Production wise it probably didn’t help things that the early ‘90s was a rough time for original animation, a broader issue that was likely compounded at ARTMIC thanks to Toshimichi Suzuki’s questionable investments in real estate and (according to Kenichi Sonoda) his subsequent disappearance as a result of some deals gone wrong. The Japanese Asset Bubble was caused in part by the over-valuation of Japanese real estate and its collapse in 1991 had far-reaching effects on the Japanese economy, anime included. That’s all to say that Sonoda’s claim explains some of the turmoil at ARTMIC in the early ’90s and certainly provides an explanation for why the design studio collapsed a few years later.

Sonoda and Aramaki were arguably ARTMIC’s strongest creative assets. At the time of Gaiarth’s production, Sonoda was already out the door on his way to a successful solo manga career and we can surmise that Aramaki didn’t stay around very long either given his lack of involvement in episodes two and three. In that way, the series represents the studio’s brain drain, although it doesn’t paint a complete picture, because Scramble Wars came out about six months after Gaiarth’s first episode and people love that thing. Clearly, ARTMIC still had something left in the tank.

While earlier ARTMIC OVAs benefitted from agreements with companies like Bandai for coverage in magazines and book publishing, Gaiarth had no such push behind it. Before the release of the first episode Shinji Aramaki wrote and illustrated a two-page advertisement for the series that appeared in Comic Nova, a sort of ARTMIC equivalent to General Product’s Cyber Comics1. To my knowledge, no art books or supplementary material were published for Gaiarth, which brings us to the point of all of this…

With its design work being the most stand-out aspect of the series, it’s a shame that Gaiarth never got the kind of artbook you’d expect to show off that work.
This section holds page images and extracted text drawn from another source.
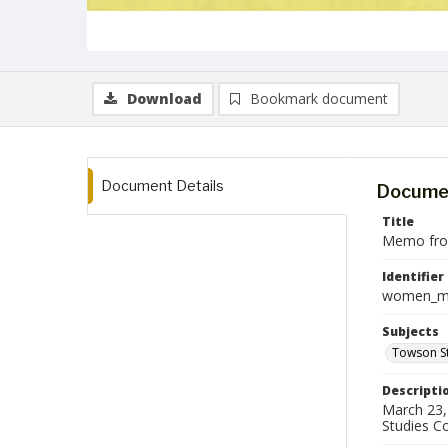
Download
Bookmark document
Document Details
Documen
Title
Memo fro
Identifier
women_m
Subjects
Towson St
Descripti
March 23,
Studies C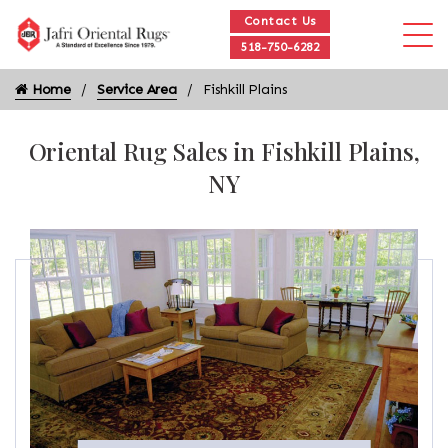
Contact Us
518-750-6282
Home
Service Area
Fishkill Plains
Oriental Rug Sales in Fishkill Plains,
NY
A while ago I acquired a stack of Genesis Surviver Gaiarth settei2 and below is a link to to view and download a PDF of them. They’re a poor substitute for an actual book of Gaiarth material, but at least it’s something.

You can find the complete scanned document of Gaiarth setting material on the Internet Archive.

At 84 pages of material, I don’t think this is a complete collection of setting material for the series, but it does seem to be the settei that circulates via online sellers in Japan. This particular set was purchased via Yahoo Auctions.

Quality is admittedly, not great. The line fidelity on the original sheets scanned in was pretty weak, likely from repeated copying.



  1. Interestingly, the publish date for the first (and perhaps only?) issue of Comic Nova was December 1991, roughly four months before the first episode of Gaiarth would be released. Comic Nova seems to have been an ill-fated attempt by ARTMIC to generate a bit of its own cross-promotional buzz, with comics that would later be adapted to anime, like Tony Takezaki’s Genocyber, published alongside comics based on then-current ARTMIC anime, including Detonator Orgun, Bubblegum Crash!, and Gall Force. It seems to have only lasted for one or two issues.
  2. Character or model sheets, photocopied pages that animators would use to make sure what they were drawing looked “right.”